= Mi'kmaq–Nova Scotia–Canada Tripartite Forum =

Political forum in Canada

The Mi'kmaq–Nova Scotia–Canada Tripartite Forum was established in 1997 to provide the Mi'kmaq, Nova Scotia, and Canada a place to resolve issues of mutual concern. The Forum's vision is to develop Mi'kmaw communities and foster positive relationships with other Nova Scotians.

On February 23, 2007, the Mi'kmaq–Nova Scotia–Canada Framework Agreement was created for the Made-in-Nova Scotia Process. The Framework Agreement confirms each party's commitment to work "to resolve Mi'kmaq rights issues through negotiation in a spirit of reconciliation." The intent of the Agreement is to: Enhanced legal clarity on rights issues; Improved relations; and Reduced social and economic disparity.

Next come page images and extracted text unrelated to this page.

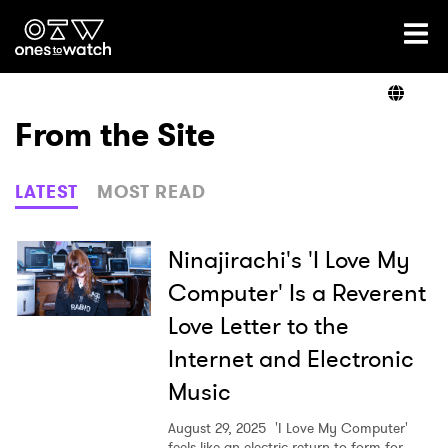
Ones2Watch Home
Artists
From the Site
Genre
LATEST
MOST READ
Read
Ninajirachi's 'I Love My
Computer' Is a Reverent
Love Letter to the
Videos
Internet and Electronic
Music
Podcast
August 29, 2025
'I Love My Computer'
feels like an electric return to form for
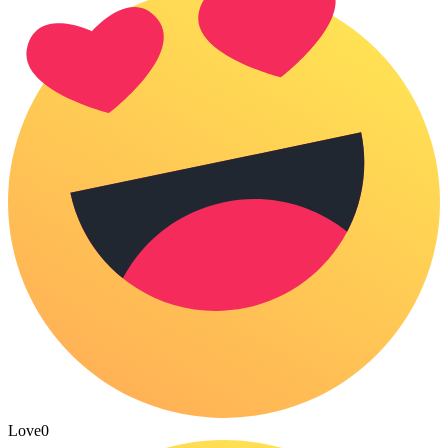
Love
0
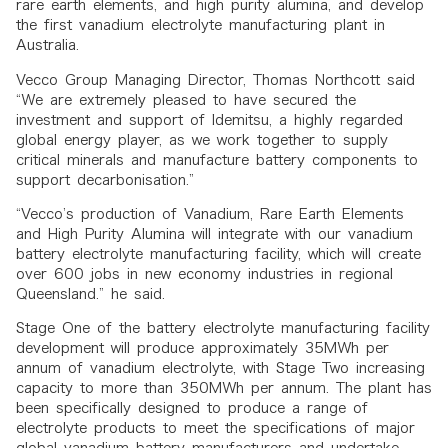
rare earth elements, and high purity alumina, and develop
the first vanadium electrolyte manufacturing plant in
Australia.
Vecco Group Managing Director, Thomas Northcott said
“We are extremely pleased to have secured the
investment and support of Idemitsu, a highly regarded
global energy player, as we work together to supply
critical minerals and manufacture battery components to
support decarbonisation.”
“Vecco’s production of Vanadium, Rare Earth Elements
and High Purity Alumina will integrate with our vanadium
battery electrolyte manufacturing facility, which will create
over 600 jobs in new economy industries in regional
Queensland.” he said.
Stage One of the battery electrolyte manufacturing facility
development will produce approximately 35MWh per
annum of vanadium electrolyte, with Stage Two increasing
capacity to more than 350MWh per annum. The plant has
been specifically designed to produce a range of
electrolyte products to meet the specifications of major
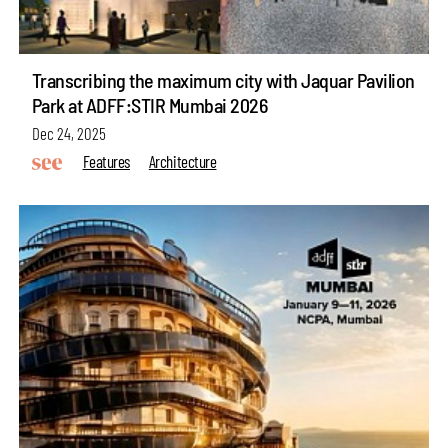
Transcribing the maximum city with Jaquar Pavilion
Park at ADFF:STIR Mumbai 2026
Dec 24, 2025
Features
Architecture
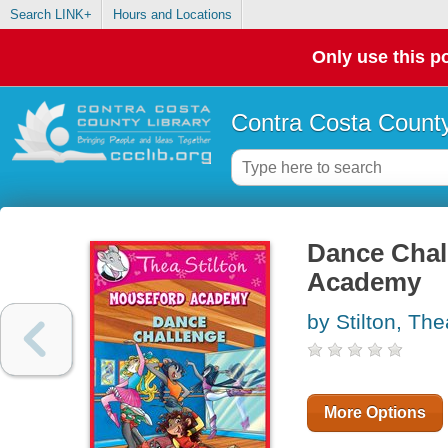
Search LINK+
Hours and Locations
Only use this po
Contra Costa County
Dance Chal
Academy
by Stilton, The
More Options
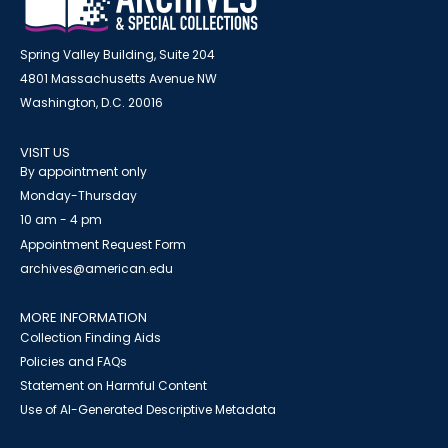
Spring Valley Building, Suite 204
4801 Massachusetts Avenue NW
Washington, D.C. 20016
VISIT US
By appointment only
Monday-Thursday
10 am - 4 pm
Appointment Request Form
archives@american.edu
MORE INFORMATION
Collection Finding Aids
Policies and FAQs
Statement on Harmful Content
Use of AI-Generated Descriptive Metadata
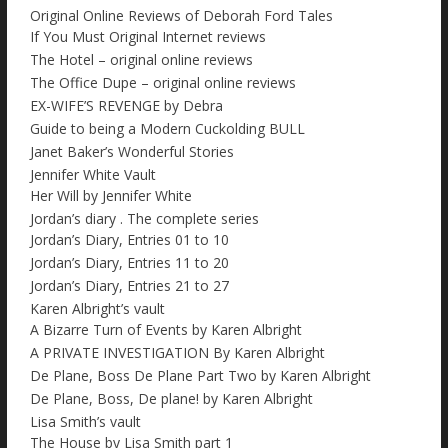
Original Online Reviews of Deborah Ford Tales
If You Must Original Internet reviews
The Hotel – original online reviews
The Office Dupe – original online reviews
EX-WIFE’S REVENGE by Debra
Guide to being a Modern Cuckolding BULL
Janet Baker’s Wonderful Stories
Jennifer White Vault
Her Will by Jennifer White
Jordan’s diary . The complete series
Jordan’s Diary, Entries 01 to 10
Jordan’s Diary, Entries 11 to 20
Jordan’s Diary, Entries 21 to 27
Karen Albright’s vault
A Bizarre Turn of Events by Karen Albright
A PRIVATE INVESTIGATION By Karen Albright
De Plane, Boss De Plane Part Two by Karen Albright
De Plane, Boss, De plane! by Karen Albright
Lisa Smith’s vault
The House by Lisa Smith part 1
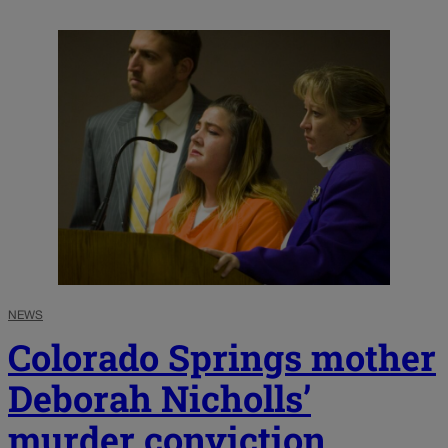
NEWS
Colorado Springs mother
Deborah Nicholls’
murder conviction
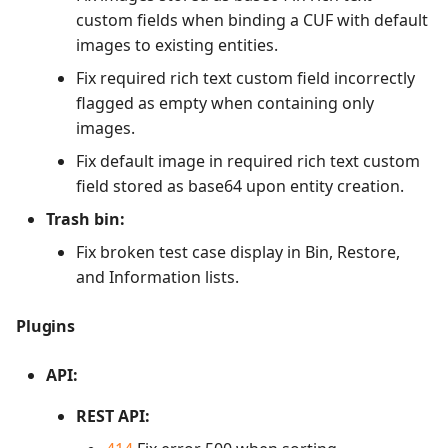
custom fields when binding a CUF with default
images to existing entities.
Fix required rich text custom field incorrectly
flagged as empty when containing only
images.
Fix default image in required rich text custom
field stored as base64 upon entity creation.
Trash bin:
Fix broken test case display in Bin, Restore,
and Information lists.
Plugins
API:
REST API:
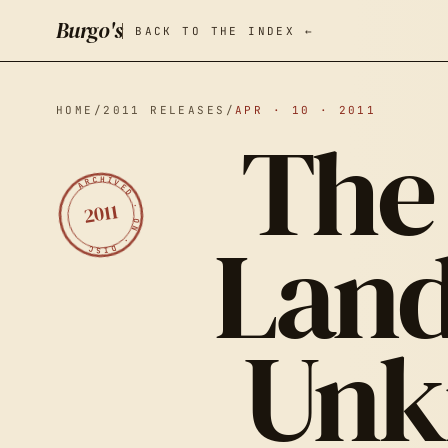
Burgo's
BACK TO THE INDEX ←
HOME
/
2011 RELEASES
/
APR · 10 · 2011
The 
ARCHIVED · ON · DISC
2011
Land
Unk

On August 31, 2010, the Assembly of Nova Scotia Mi'kmaq Chiefs signed a historic agreement with the governments of Canada and Nova Scotia. The Mi'kmaq–Nova Scotia–Canada Consultation Terms of Reference lays out a process for the parties to follow when governments wish to consult with the Mi'kmaq.

==Mi'kmaw Kina'matnewey==
One of the successes of the Mi'kmaq–Nova Scotia–Canada Tripartite Forum is the Nova Scotia government and the Mi'kmaq community have made the Miꞌkmaw Kinaꞌmatnewey, which is the most successful First Nation Education Program in Canada. In 1982, the first Mi'kmaq operated school opened in Nova Scotia. By 1997, all education for Mi'kmaq on reserves were given the responsibility for their own education. There are now 11 band-run schools in Nova Scotia. Now Nova Scotia has the highest rate of retention of aboriginal students in schools in the country. More than half the teachers are Mi'kmaq. From 2011 to 2012, there was a 25% increase of Mi'kmaq students going to university. Atlantic Canada has the highest rate of aboriginal students attending university in the country.